Batali: At the end of the day, I’m just a cook and if every platform I’ve been fortunate to have come my way was taken away from me, I’d still be happy prepping delicious food behind the line. I find it disconcerting when I meet young chefs full of talent, but who have an idea of wanting to make it as that celebrity TV chef without putting the blood, sweat and tears behind the true definition of being a chef. I’m incredibly proud of each of my cookbooks, and plan to write more of them because I enjoy it. Perhaps I’ll even write an autobiography one of these days. I’ll continue working on The Chew as long as they’ll have me because I truly enjoy getting to speak to America every day and my cohosts have become family. Where I’d like to move the most forward is in the digital space, creating content driven by strong characters rising in the food scene and smart, thought out projects in the digital platform where we all know TV is headed.

Schawbel: As a businessman, how do you select the locations for your restaurant and the type of restaurant you open there?

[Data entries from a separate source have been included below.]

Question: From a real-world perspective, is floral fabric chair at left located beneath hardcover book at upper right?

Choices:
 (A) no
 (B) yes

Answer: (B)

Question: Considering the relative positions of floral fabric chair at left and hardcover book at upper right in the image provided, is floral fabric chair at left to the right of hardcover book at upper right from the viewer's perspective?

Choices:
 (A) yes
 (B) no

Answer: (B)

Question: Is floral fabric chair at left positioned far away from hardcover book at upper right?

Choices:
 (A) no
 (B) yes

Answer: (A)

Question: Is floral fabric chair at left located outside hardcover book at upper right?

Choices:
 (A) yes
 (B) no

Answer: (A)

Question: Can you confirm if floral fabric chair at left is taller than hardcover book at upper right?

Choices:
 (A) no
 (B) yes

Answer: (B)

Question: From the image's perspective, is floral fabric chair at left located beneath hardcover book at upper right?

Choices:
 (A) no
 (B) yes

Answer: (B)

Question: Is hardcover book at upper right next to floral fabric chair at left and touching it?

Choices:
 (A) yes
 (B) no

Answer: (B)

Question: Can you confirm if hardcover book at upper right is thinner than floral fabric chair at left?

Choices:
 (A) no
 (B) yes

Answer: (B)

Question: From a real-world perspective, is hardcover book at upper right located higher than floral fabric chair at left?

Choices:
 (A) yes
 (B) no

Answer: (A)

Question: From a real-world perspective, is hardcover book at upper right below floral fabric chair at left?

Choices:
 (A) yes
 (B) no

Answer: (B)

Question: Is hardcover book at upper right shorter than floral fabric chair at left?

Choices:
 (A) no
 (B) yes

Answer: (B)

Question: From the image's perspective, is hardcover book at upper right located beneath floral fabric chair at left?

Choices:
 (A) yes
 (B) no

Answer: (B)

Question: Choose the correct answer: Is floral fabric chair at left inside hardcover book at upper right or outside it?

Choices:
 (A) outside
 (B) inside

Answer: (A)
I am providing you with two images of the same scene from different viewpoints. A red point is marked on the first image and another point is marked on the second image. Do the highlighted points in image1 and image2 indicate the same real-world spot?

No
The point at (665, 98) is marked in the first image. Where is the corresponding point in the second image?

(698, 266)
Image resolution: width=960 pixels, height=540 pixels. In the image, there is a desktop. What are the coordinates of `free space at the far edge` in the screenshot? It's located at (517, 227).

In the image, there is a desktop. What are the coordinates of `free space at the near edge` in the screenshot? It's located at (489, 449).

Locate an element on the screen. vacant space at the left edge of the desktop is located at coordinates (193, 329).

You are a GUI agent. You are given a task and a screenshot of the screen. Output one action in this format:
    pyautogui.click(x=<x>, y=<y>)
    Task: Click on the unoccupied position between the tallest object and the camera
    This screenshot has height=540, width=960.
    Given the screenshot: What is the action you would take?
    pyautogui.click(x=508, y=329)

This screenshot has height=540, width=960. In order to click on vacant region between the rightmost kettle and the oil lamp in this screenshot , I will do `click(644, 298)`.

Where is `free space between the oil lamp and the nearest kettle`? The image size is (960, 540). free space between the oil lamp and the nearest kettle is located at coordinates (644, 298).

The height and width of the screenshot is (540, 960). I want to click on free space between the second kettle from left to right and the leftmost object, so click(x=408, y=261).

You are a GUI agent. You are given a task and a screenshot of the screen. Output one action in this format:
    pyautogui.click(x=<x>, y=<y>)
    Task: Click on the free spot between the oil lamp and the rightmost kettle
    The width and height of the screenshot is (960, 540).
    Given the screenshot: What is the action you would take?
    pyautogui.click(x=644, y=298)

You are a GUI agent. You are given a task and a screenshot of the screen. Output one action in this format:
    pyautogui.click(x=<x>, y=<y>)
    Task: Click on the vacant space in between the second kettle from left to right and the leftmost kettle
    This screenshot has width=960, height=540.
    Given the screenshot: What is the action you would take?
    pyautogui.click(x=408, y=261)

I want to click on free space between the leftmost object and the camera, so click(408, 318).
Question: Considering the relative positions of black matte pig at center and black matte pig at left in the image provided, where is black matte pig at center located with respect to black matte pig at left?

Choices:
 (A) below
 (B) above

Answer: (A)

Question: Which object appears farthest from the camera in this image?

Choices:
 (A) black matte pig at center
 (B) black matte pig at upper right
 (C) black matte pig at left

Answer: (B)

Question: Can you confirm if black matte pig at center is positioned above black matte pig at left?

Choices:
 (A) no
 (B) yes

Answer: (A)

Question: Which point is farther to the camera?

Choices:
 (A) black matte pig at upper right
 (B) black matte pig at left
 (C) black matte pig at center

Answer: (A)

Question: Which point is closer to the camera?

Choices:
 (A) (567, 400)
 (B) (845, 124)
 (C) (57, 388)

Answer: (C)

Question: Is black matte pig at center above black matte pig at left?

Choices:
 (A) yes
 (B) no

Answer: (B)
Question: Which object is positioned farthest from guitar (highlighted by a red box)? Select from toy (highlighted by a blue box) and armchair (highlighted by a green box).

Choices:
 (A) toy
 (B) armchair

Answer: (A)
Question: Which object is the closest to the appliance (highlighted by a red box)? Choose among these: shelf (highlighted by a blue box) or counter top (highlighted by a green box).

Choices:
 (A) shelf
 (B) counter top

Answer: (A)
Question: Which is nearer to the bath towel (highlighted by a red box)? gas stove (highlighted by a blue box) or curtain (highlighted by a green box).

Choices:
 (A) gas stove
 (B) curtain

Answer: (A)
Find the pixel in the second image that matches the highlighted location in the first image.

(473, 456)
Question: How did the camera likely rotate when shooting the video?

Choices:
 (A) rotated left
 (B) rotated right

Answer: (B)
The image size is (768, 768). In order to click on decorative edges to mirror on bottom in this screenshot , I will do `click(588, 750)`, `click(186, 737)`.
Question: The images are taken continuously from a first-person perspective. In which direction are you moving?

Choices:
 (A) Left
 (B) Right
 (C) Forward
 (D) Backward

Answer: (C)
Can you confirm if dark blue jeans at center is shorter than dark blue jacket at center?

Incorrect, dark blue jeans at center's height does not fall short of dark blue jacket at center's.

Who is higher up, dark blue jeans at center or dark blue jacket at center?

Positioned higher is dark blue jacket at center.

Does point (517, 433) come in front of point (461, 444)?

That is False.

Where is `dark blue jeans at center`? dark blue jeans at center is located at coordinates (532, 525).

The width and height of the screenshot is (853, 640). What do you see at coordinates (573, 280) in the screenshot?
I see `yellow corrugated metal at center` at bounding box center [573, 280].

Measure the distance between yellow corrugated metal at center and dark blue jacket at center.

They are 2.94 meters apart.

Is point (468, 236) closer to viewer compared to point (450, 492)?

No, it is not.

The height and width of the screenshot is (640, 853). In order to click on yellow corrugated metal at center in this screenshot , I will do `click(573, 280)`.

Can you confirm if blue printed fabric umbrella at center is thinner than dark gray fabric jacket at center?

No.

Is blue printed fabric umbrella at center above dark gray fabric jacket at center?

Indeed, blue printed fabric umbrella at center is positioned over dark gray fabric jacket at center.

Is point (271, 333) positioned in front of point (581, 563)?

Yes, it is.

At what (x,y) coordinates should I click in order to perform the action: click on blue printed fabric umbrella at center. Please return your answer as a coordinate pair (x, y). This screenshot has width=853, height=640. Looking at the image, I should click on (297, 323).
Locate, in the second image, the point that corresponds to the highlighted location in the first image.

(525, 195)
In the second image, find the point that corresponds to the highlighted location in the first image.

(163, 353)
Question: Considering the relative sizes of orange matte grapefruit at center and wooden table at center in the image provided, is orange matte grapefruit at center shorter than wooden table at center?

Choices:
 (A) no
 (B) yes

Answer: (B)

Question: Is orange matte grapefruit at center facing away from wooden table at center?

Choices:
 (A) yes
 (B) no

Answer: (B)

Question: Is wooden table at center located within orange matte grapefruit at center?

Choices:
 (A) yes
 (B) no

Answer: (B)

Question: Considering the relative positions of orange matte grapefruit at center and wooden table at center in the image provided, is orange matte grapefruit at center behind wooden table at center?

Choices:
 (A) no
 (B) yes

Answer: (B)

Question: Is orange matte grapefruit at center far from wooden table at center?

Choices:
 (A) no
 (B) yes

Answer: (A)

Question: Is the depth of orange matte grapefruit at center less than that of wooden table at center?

Batali: I’ve learned a lot in opening Eataly marketplaces in additions to Batali & Bastianich Hospitality Group restaurants. It’s all about the population and numbers of a big city, catering to the demographic that you can serve best, and opening a business with a price point that people in that area can afford.

Schawbel: What are your top three pieces of career advice?

Batali: 

1. Be the first one there and the last one out.

2. If you do what you love, then you’ll never work a day in your life.

3. Surround yourself with a team of people that is the only team that matters to you.